Karena struktur ruang dansa, keluarga itu terlihat penuh dari kerumunan, tetapi mereka bergerak dengan santai dan elegan. Setiap pakaian mereka beraksen mutiara besar. Penampilan dan ketenangan mereka menyebabkan beberapa gumaman di antara peserta lain.
“Keluarga Jamil berada di level yang sangat berbeda dari kami.”
“Nona Eliaria baru saja mulai di akademi tahun ini. Lihat betapa percaya diri dia berjalan.”
“Itu Duke Jamil? Dia sangat tampan… Tidak seperti ayah.”
“Lihatlah Duchess Elise dalam gaun merah tua, dan biru cemerlang Lady Eliaria… Mereka berdua cantik. Dan perhiasan itu.”
“Kerah Duke Reinhart, dan anting-anting wanita semuanya memiliki mutiara yang sangat besar… Jamil selalu spektakuler.”
“Pakaian mereka, tentu saja, dibuat dengan sangat baik, tetapi mereka cukup selera untuk membuat mutiara menonjol dan tetap terlihat berkelas secara keseluruhan. Pemandangan yang menyegarkan dibandingkan dengan bangsawan uang baru yang norak di sana. ”

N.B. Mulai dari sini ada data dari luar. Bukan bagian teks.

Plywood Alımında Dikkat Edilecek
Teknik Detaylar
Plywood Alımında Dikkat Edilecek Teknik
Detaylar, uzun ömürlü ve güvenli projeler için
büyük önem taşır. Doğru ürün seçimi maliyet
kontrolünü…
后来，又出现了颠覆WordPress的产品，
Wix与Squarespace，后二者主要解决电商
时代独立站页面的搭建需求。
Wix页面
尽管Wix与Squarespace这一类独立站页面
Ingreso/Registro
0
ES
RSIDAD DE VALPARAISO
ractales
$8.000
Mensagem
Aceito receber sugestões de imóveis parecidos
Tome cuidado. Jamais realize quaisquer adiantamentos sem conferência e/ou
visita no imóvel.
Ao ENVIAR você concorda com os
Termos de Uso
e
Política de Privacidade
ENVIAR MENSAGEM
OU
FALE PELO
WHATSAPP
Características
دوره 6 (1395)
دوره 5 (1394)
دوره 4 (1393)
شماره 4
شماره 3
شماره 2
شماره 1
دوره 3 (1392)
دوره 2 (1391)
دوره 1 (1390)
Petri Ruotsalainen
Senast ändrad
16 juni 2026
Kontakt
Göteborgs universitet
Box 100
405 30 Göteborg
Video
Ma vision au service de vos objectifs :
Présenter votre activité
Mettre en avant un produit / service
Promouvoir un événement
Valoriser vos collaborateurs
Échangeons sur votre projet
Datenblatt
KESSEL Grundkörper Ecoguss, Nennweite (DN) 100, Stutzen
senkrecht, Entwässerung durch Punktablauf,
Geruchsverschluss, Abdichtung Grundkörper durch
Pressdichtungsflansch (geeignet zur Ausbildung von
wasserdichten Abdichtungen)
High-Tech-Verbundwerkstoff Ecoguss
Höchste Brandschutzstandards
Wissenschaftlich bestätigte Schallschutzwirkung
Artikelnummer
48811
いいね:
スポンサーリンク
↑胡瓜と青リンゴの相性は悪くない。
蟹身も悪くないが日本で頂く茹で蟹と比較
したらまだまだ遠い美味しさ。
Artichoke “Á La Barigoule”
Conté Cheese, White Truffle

“Aku juga ingin anting-anting itu, ayah.”
“Salah satunya ? Apakah Anda tahu berapa harga satu mutiara …? ”
“Wanita mana pun pasti tertarik dengan mutiara seindah itu. Tidakkah kamu setuju, sayang?”
“Panggil saja toko perhiasan besok dan dapatkan satu.”

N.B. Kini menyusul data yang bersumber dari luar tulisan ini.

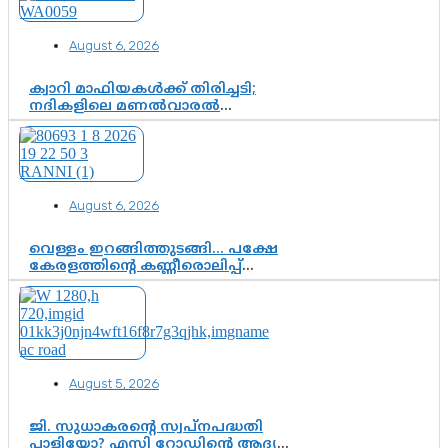
—ആയങ്കി കസ്റ്റഡിയിലായാൽ
പുറത്തുവരുക എന്തൊക്കെ
August 6, 2026
വിവരങ്ങൾ?”
ക്വാറി മാഫിയകൾക്ക് തിരിച്ചടി;
നദികളിലെ മണൽവാരൽ
പുനരാരംഭിക്കാൻ വി.ഡി. സർക്കാർ
തീരുമാനം
August 6, 2026
വെള്ളം ഇറങ്ങിത്തുടങ്ങി… പക്ഷേ
കേരളത്തിന്റെ കണ്ണീരൊലിപ്പ്
എന്നവസാനിക്കും?
August 5, 2026
ജി. സുധാകരന്റെ സ്വപ്നപദ്ധതി
പാളിയോ? എസി റോഡിന്റെ ആദ്യ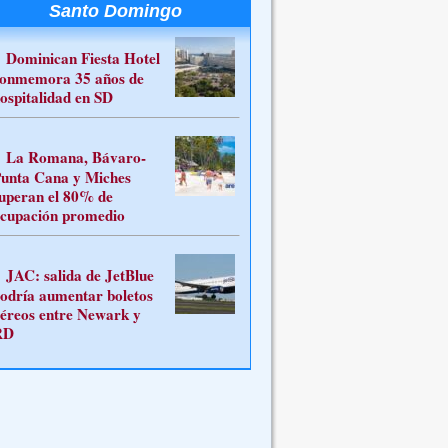
Santo Domingo
Dominican Fiesta Hotel
onmemora 35 años de
ospitalidad en SD
La Romana, Bávaro-
unta Cana y Miches
uperan el 80% de
cupación promedio
JAC: salida de JetBlue
odría aumentar boletos
éreos entre Newark y
RD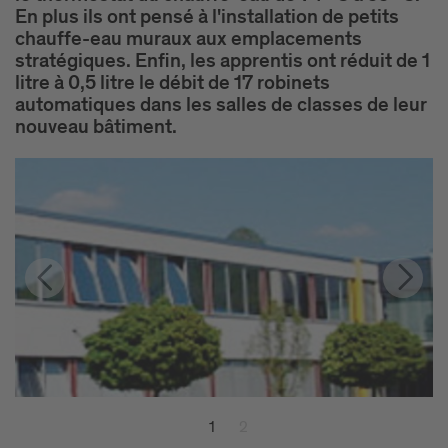
En plus ils ont pensé à l'installation de petits
chauffe-eau muraux aux emplacements
stratégiques. Enfin, les apprentis ont réduit de 1
litre à 0,5 litre le débit de 17 robinets
automatiques dans les salles de classes de leur
nouveau bâtiment.
1
2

“Apakah kamu tidak mengerti berapa nilai mutiara itu?”
“Itu hanya permata. Mereka akan mendapatkannya di toko.”
Suara-suara berdesir di belakang keluarga Jamil saat mereka dengan anggun melewati kerumunan yang berpisah.
Bola diatur sebagai prasmanan, dan para peserta diizinkan berkeliaran dan berbaur, tetapi tidak ada yang berbicara dengan Jamil saat ini. Etiket tidak tertulis mencegah siapa pun untuk berbicara langsung dengan mereka yang berstatus lebih tinggi. Jika seseorang ingin berbicara dengan mereka yang berpangkat lebih tinggi, mereka harus menunggu sampai mereka diajak bicara, atau meminta seseorang yang memiliki hubungan lebih dekat untuk memperkenalkan mereka. Menghentikan mereka di tengah pintu masuk tidak mungkin.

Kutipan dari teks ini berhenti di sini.